Mean Squared Error (MSE) across 50 runs for the updated model: 117.38601020983754
Standard Deviation of MSE across 50 runs for the updated model: 45.92629442755122


## Summary
### Data Normalization (Part B vs. Part A):
Normalizing the data slightly increased the mean squared error (from 361.17 to 370.49), but significantly reduced the standard deviation of the errors (from 422.54 to 123.38). This indicates that normalization helps to stabilize the model's performance across different runs.

### Increased Epochs (Part C vs. Part B):
Increasing the number of epochs from 50 to 100 resulted in a notable decrease in mean squared error (from 370.49 to 164.51) and a significant reduction in standard deviation (from 123.38 to 17.34). This suggests that training the model for more epochs allowed it to better capture the underlying patterns in the data, leading to improved performance and reduced variance.

### Additional Hidden Layers (Part D vs. Part C):
Adding three hidden layers with 10 nodes each further decreased the mean squared error (from 164.51 to 117.39) while increasing the standard deviation (from 17.34 to 45.93). This indicates that increasing the complexity of the model by adding more hidden layers improved the average performance, but also increased the variance or variability in the model's predictions across different runs.

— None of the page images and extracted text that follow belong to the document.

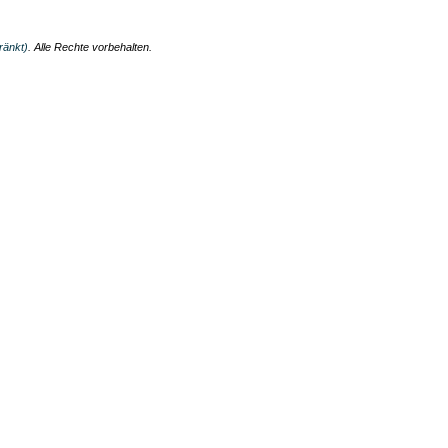
ränkt)
. Alle Rechte vorbehalten.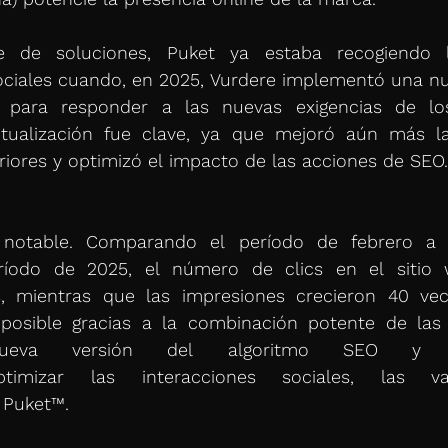
 de soluciones, Puket ya estaba recogiendo l
sociales cuando, en 2025, Vurdere implementó una nu
 para responder a las nuevas exigencias de lo
tualización fue clave, ya que mejoró aún más la 
riores y optimizó el impacto de las acciones de SEO.
 notable. Comparando el período de febrero a a
íodo de 2025, el número de clics en el sitio 
 mientras que las impresiones crecieron 40 vece
 posible gracias a la combinación potente de las 
nueva versión del algoritmo SEO y e
imizar las interacciones sociales, las val
 Puket™. 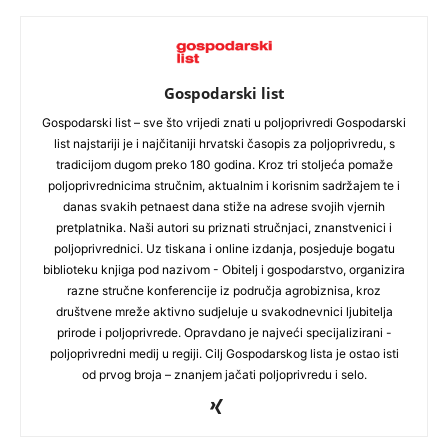
Gospodarski list
Gospodarski list – sve što vrijedi znati u poljoprivredi Gospodarski
list najstariji je i najčitaniji hrvatski časopis za poljoprivredu, s
tradicijom dugom preko 180 godina. Kroz tri stoljeća pomaže
poljoprivrednicima stručnim, aktualnim i korisnim sadržajem te i
danas svakih petnaest dana stiže na adrese svojih vjernih
pretplatnika. Naši autori su priznati stručnjaci, znanstvenici i
poljoprivrednici. Uz tiskana i online izdanja, posjeduje bogatu
biblioteku knjiga pod nazivom - Obitelj i gospodarstvo, organizira
razne stručne konferencije iz područja agrobiznisa, kroz
društvene mreže aktivno sudjeluje u svakodnevnici ljubitelja
prirode i poljoprivrede. Opravdano je najveći specijalizirani -
poljoprivredni medij u regiji. Cilj Gospodarskog lista je ostao isti
od prvog broja – znanjem jačati poljoprivredu i selo.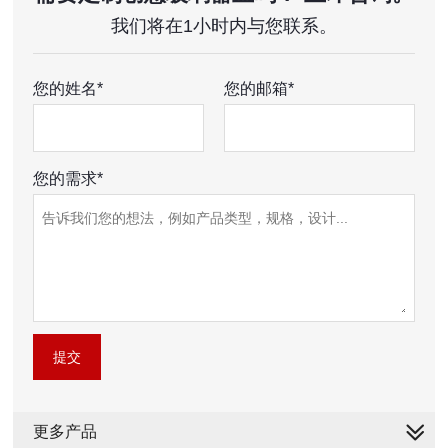
我们将在1小时内与您联系。
您的姓名*
您的邮箱*
您的需求*
提交
更多产品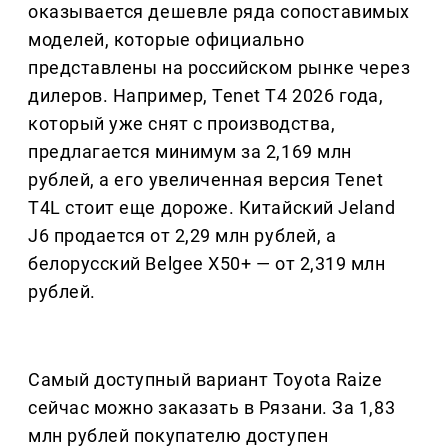
оказывается дешевле ряда сопоставимых
моделей, которые официально
представлены на российском рынке через
дилеров. Например, Tenet T4 2026 года,
который уже снят с производства,
предлагается минимум за 2,169 млн
рублей, а его увеличенная версия Tenet
T4L стоит еще дороже. Китайский Jeland
J6 продается от 2,29 млн рублей, а
белорусский Belgee X50+ — от 2,319 млн
рублей.
Самый доступный вариант Toyota Raize
сейчас можно заказать в Рязани. За 1,83
млн рублей покупателю доступен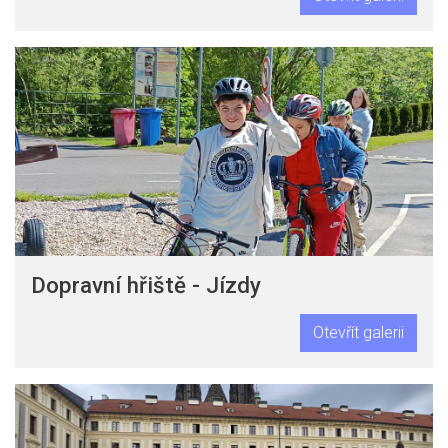
Dopravní hřiště - Jízdy
Otevřít galerii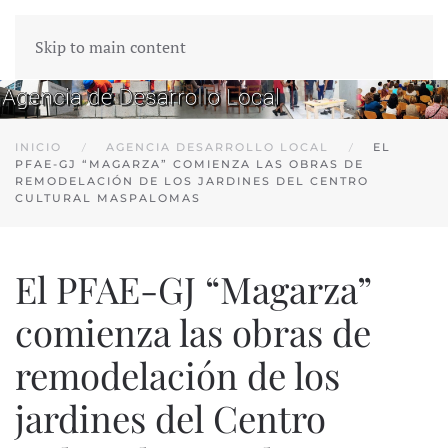
Skip to main content
INICIO
AGENCIA DESARROLLO LOCAL
EL
PFAE-GJ “MAGARZA” COMIENZA LAS OBRAS DE
REMODELACIÓN DE LOS JARDINES DEL CENTRO
CULTURAL MASPALOMAS
El PFAE-GJ “Magarza”
comienza las obras de
remodelación de los
jardines del Centro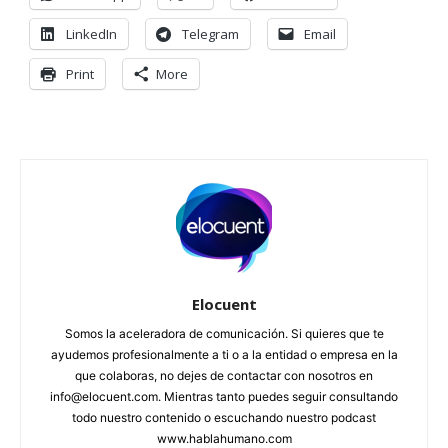
LinkedIn
Telegram
Email
Print
More
Elocuent
Somos la aceleradora de comunicación. Si quieres que te
ayudemos profesionalmente a ti o a la entidad o empresa en la
que colaboras, no dejes de contactar con nosotros en
info@elocuent.com. Mientras tanto puedes seguir consultando
todo nuestro contenido o escuchando nuestro podcast
www.hablahumano.com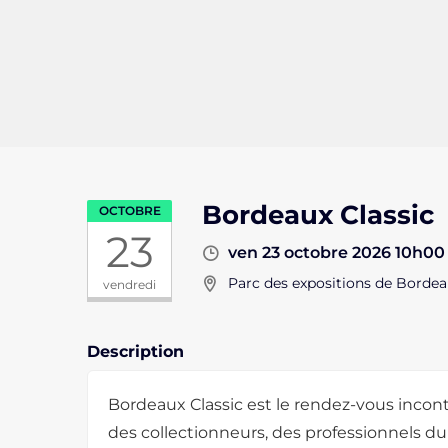
Bordeaux Classic
OCTOBRE
23
ven 23 octobre 2026 10h00
Parc des expositions de Borde
vendredi
Description
Bordeaux Classic est le rendez-vous inco
des collectionneurs, des professionnels d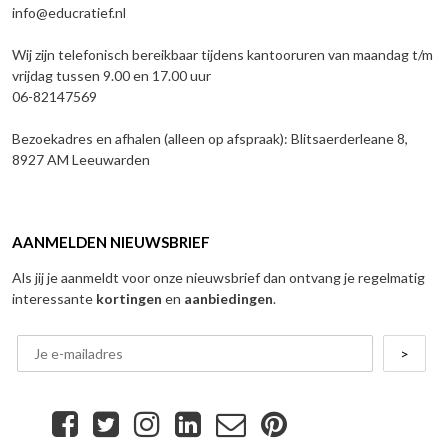
info@educratief.nl
Wij zijn telefonisch bereikbaar tijdens kantooruren van maandag t/m
vrijdag tussen 9.00 en 17.00 uur
06-82147569
Bezoekadres en afhalen (alleen op afspraak): Blitsaerderleane 8,
8927 AM Leeuwarden
AANMELDEN NIEUWSBRIEF
Als jij je aanmeldt voor onze nieuwsbrief dan ontvang je regelmatig
interessante
kortingen
en
aanbiedingen
.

In summary, data normalization, increased epochs, and additional model complexity all contributed to improvements in the model's performance, as evidenced by the decreasing mean squared error. However, there's a trade-off between model complexity and stability, as increasing complexity (e.g., adding more hidden layers) can lead to higher variance in the model's predictions.